Listen: Sister Morphine / Marianne Faithfull
Sister

Seeing Mark Miller Mundy’s name mentioned on a Facebook friend’s page today, combined with the chill of Fall setting into New York’s weather, brought on the idea of a BROKEN ENGLISH listen. Chris Blackwell once mentioned during a company retreat that Marianne Faithfull was the perfect example of an Autumn/Winter artist, siting Toots & The Maytals as being more adapted to Spring/Summer releases. The concept always stuck.

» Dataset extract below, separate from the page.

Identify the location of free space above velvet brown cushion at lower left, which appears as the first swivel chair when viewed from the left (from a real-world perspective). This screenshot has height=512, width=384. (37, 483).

Fact is though, a thick UK 7″ pressing sounds better than any album, any day. Disagree? Don’t even. A/B ‘The Ballad Of Lucy Jordan’ or ‘Broken English’ against their album counterparts and see for yourself. Most of humanity probably wouldn’t notice but to me, it’s blatant. So over to the singles shelf I went, and in the process, realized it’d been way long since the Island version of ‘Sister Morphine’, re-recorded during those BROKEN ENGLISH sessions, had made it’s way out my speakers.

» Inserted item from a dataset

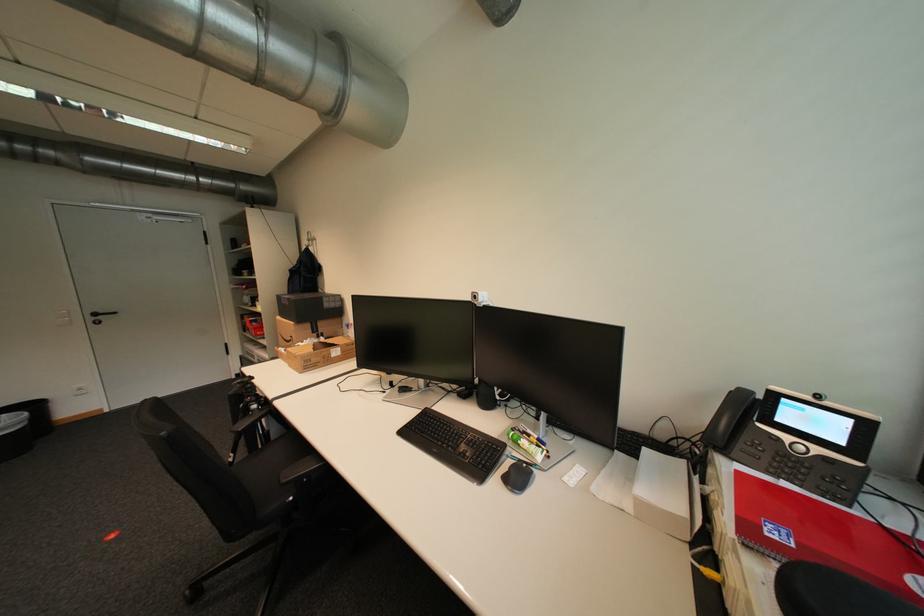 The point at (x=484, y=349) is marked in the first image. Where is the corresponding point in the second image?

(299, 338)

Okay, so this clearly didn’t stand up to the rest of that album, despite the obvious logic that it’s subject matter might perfectly fit. When you think about it, the song was always anchored by a clunky blues arrangement. God love The Rolling Stones, but they’re basically boogie woogie to the bone. So whether it be their version or Marianne’s original with them on backing, the songwriting blueprint was hard to shake.

Mark Miller Mundy clearly couldn’t find a way round it either and this was therefore relegated to the outtake mausoleum at the time. Luckily, the scorn in her delivery made it a worthwhile B side not long later, in ’82, when ‘Broken English’ got a UK re-release, thus providing the single with it’s own little corner of history. And the picture perfect sleeve didn’t hurt.